## Exercise prompt
Which lines below contain "больших"? Copy every one of them.

## Task inputs

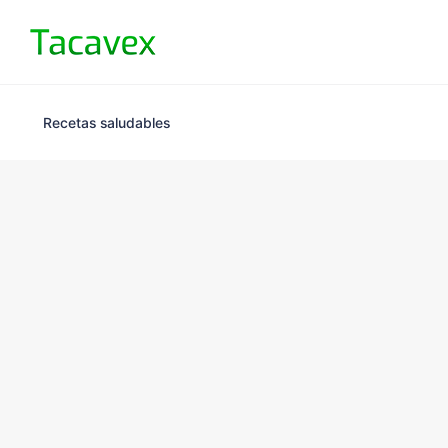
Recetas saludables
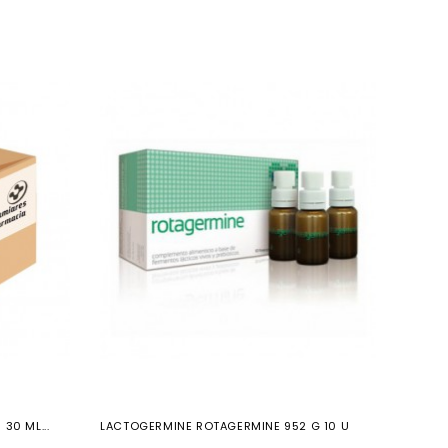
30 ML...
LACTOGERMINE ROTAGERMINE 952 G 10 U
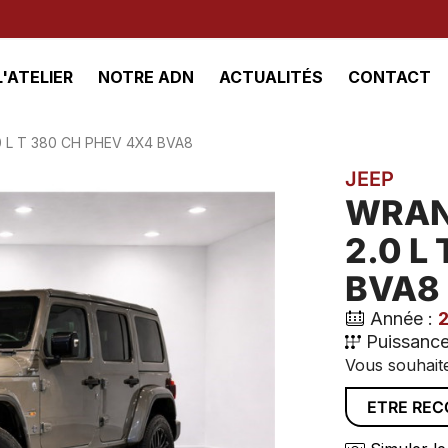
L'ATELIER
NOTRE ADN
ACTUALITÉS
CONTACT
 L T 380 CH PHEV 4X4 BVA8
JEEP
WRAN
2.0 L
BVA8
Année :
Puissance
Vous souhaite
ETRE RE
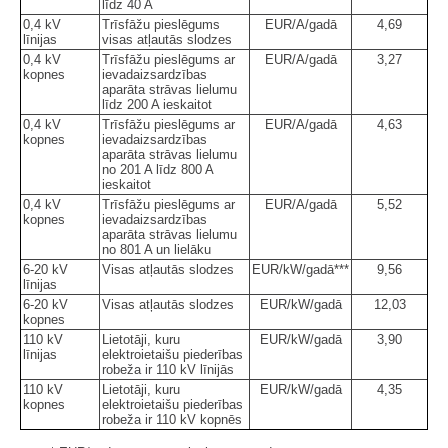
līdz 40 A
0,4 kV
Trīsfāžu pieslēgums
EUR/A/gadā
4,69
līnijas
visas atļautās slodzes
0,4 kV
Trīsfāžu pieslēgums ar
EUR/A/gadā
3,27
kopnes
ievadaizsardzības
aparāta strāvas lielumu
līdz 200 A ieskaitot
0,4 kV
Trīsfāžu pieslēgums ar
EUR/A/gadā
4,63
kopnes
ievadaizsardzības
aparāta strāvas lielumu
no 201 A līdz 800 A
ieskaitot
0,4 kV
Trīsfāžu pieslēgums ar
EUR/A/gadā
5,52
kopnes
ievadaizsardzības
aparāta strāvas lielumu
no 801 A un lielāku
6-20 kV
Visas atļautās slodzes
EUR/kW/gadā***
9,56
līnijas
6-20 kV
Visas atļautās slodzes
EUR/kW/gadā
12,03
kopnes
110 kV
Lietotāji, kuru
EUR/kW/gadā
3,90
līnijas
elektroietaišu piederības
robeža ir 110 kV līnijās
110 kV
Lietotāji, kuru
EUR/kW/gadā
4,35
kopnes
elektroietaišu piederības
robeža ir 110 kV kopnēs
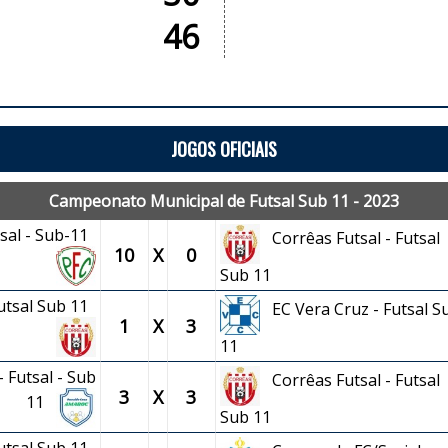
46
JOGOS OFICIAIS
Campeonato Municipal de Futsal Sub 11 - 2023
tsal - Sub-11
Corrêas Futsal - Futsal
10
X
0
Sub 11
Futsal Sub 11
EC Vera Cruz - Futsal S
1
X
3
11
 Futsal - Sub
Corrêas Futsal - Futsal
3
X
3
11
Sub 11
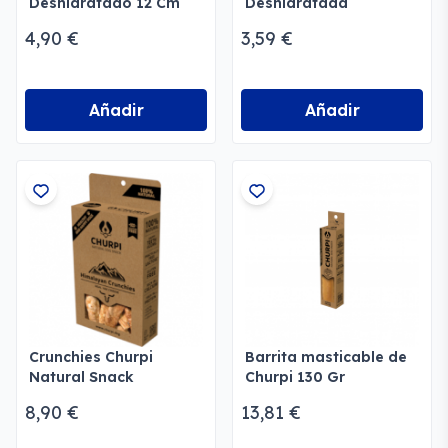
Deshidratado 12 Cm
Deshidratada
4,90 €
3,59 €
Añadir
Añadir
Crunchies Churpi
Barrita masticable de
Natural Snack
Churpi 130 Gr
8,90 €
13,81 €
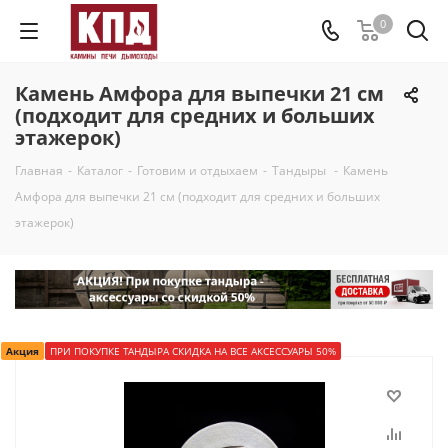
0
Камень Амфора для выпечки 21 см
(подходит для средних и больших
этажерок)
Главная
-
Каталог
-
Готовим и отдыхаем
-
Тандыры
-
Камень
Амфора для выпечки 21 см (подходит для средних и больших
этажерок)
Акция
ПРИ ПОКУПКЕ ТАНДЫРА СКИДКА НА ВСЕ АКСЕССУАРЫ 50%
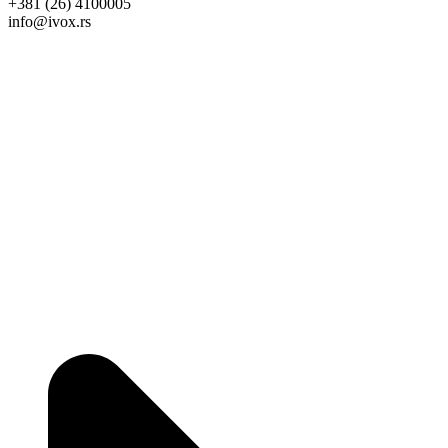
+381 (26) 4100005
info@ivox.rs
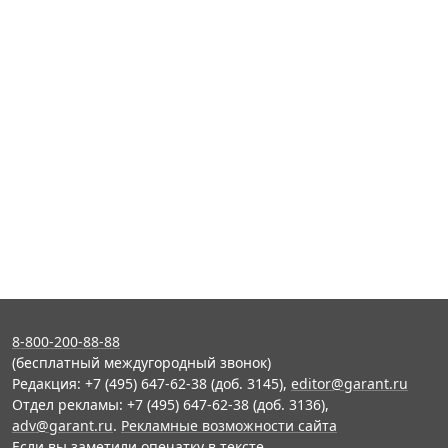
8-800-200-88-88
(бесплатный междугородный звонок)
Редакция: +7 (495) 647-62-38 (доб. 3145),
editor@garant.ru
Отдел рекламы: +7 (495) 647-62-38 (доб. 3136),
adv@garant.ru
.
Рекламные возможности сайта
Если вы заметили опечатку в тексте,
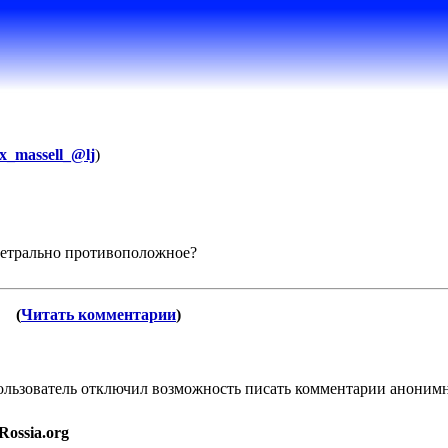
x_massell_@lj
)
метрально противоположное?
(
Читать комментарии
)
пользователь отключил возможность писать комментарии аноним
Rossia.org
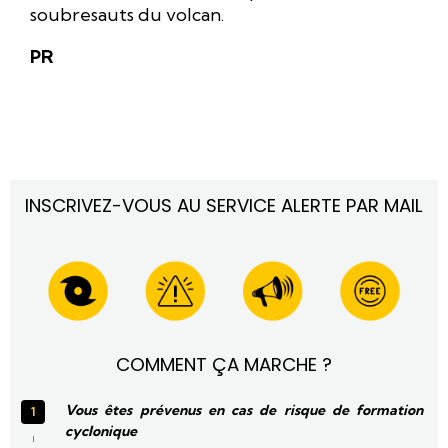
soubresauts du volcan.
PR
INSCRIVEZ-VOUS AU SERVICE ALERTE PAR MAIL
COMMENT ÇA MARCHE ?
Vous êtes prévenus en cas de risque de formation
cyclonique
--
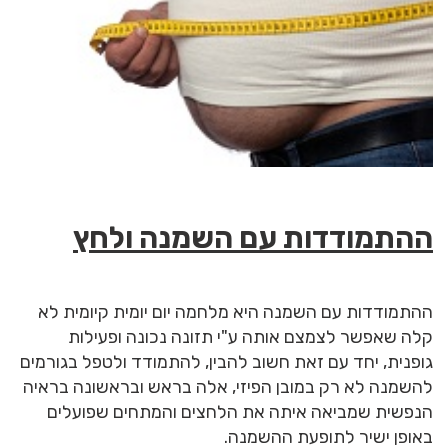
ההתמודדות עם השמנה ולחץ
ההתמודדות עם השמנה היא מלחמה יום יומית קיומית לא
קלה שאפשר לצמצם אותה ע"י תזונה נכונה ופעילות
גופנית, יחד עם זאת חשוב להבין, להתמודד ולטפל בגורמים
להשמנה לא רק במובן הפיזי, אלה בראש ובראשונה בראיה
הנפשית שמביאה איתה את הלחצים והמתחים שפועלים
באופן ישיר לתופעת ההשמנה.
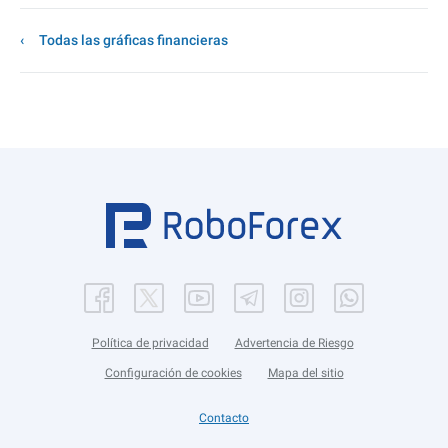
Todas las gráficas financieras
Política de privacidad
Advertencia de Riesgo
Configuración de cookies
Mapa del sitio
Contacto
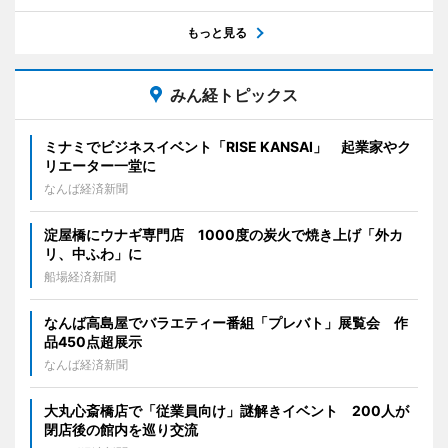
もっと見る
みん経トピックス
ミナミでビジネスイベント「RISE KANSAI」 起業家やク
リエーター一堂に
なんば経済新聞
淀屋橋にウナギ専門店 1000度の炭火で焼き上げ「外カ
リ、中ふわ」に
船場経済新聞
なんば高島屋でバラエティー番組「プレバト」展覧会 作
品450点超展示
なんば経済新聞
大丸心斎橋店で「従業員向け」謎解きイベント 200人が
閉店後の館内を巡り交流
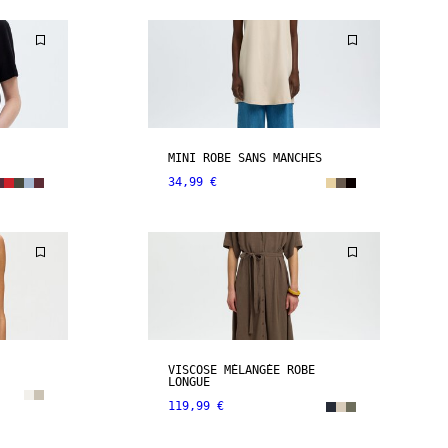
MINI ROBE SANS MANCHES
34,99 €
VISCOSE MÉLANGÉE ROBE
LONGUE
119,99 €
==
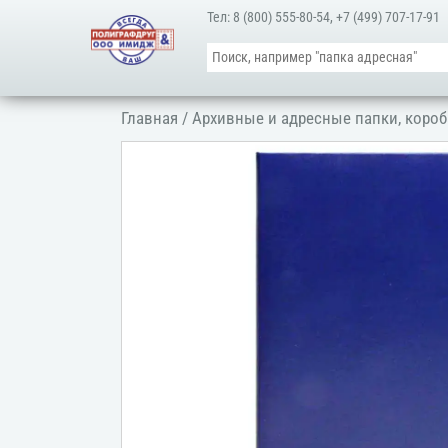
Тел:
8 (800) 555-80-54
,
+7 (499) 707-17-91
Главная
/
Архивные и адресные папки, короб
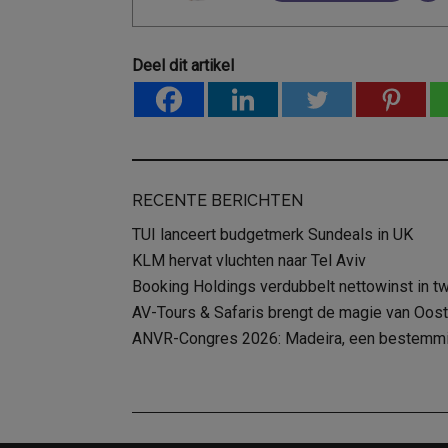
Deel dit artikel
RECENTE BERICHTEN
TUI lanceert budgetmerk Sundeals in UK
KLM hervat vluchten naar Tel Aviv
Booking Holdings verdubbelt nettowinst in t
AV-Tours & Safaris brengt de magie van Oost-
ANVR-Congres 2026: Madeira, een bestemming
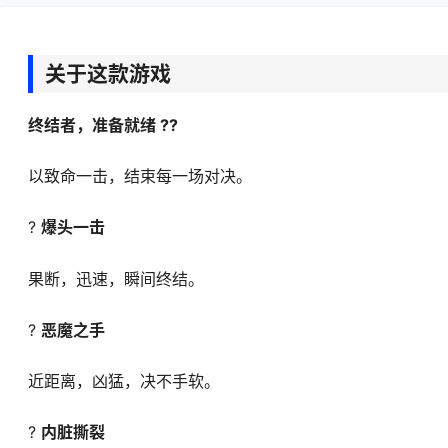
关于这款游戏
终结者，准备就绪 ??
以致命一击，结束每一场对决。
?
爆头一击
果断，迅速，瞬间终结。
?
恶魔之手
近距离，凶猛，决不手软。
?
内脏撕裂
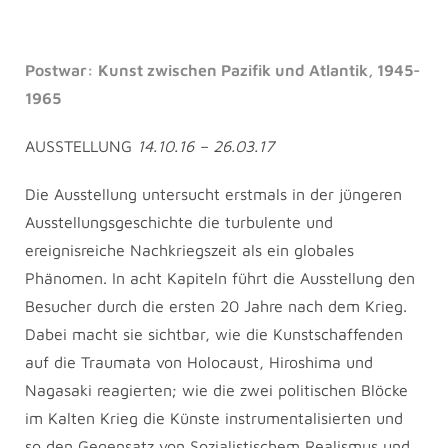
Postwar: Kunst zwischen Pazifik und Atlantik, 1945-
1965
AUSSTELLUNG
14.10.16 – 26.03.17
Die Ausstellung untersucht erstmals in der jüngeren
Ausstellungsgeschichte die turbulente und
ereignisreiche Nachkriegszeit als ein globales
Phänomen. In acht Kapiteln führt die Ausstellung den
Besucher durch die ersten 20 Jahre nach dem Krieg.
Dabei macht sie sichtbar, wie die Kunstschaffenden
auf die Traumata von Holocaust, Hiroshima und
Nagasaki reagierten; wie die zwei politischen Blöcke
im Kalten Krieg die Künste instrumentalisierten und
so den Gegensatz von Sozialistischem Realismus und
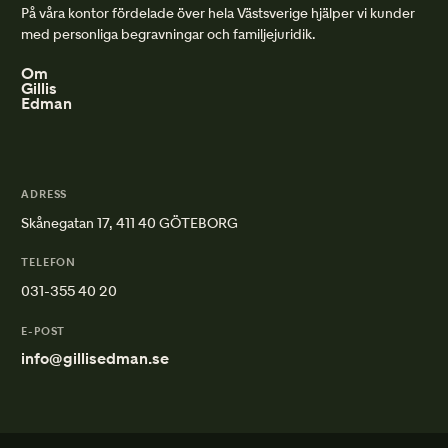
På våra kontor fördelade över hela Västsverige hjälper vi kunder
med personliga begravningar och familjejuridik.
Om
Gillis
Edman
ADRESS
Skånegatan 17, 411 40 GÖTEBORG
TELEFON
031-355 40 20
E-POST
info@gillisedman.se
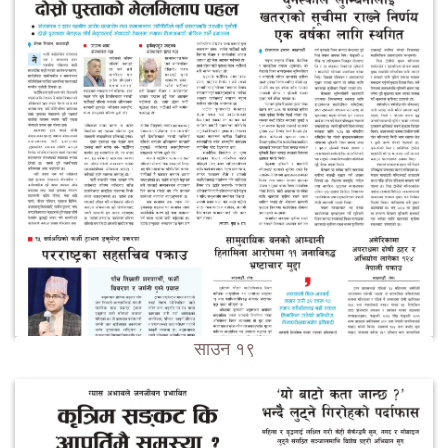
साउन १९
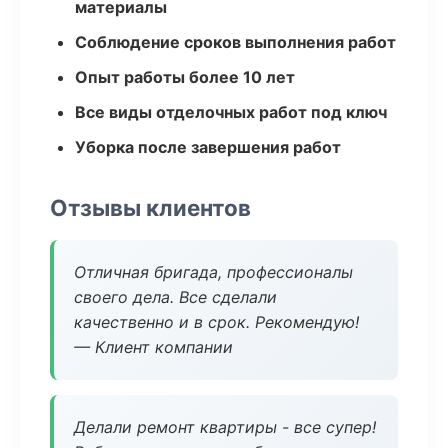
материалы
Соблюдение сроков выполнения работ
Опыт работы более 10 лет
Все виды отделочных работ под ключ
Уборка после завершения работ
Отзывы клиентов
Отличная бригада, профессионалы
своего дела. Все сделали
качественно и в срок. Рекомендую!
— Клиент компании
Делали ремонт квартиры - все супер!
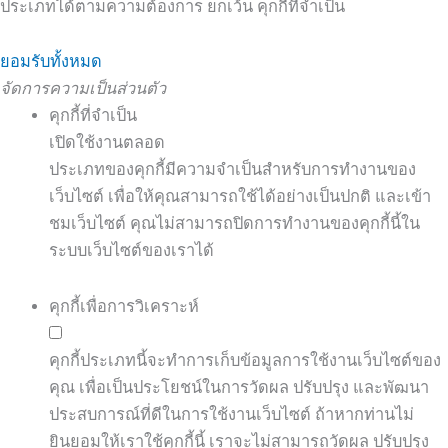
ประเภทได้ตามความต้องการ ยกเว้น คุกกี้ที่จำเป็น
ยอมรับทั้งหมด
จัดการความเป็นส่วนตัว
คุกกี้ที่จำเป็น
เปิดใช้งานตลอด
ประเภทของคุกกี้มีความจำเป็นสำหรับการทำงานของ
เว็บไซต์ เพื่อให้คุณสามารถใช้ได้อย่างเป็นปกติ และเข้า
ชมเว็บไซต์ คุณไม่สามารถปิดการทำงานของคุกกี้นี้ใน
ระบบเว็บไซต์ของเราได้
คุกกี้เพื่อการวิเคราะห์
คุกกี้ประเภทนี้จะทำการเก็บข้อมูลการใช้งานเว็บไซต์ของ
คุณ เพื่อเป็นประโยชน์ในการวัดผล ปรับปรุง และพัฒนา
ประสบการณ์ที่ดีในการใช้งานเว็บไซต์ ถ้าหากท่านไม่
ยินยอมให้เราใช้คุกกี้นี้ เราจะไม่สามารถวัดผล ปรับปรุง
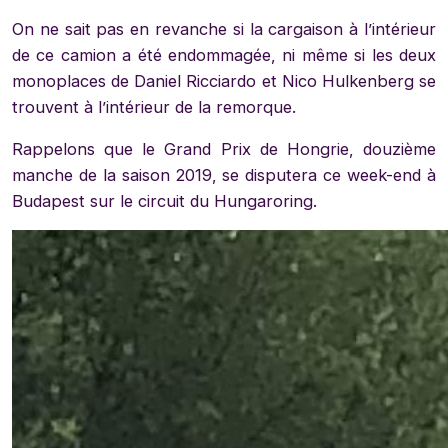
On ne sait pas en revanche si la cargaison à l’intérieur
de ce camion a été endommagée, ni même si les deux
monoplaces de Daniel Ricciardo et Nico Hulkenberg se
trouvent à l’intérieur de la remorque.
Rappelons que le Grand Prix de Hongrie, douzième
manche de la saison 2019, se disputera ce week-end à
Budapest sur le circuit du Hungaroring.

## Written response
(подходит для средних и больших
Амфора для выпечки 21 см (подходит для средних и больших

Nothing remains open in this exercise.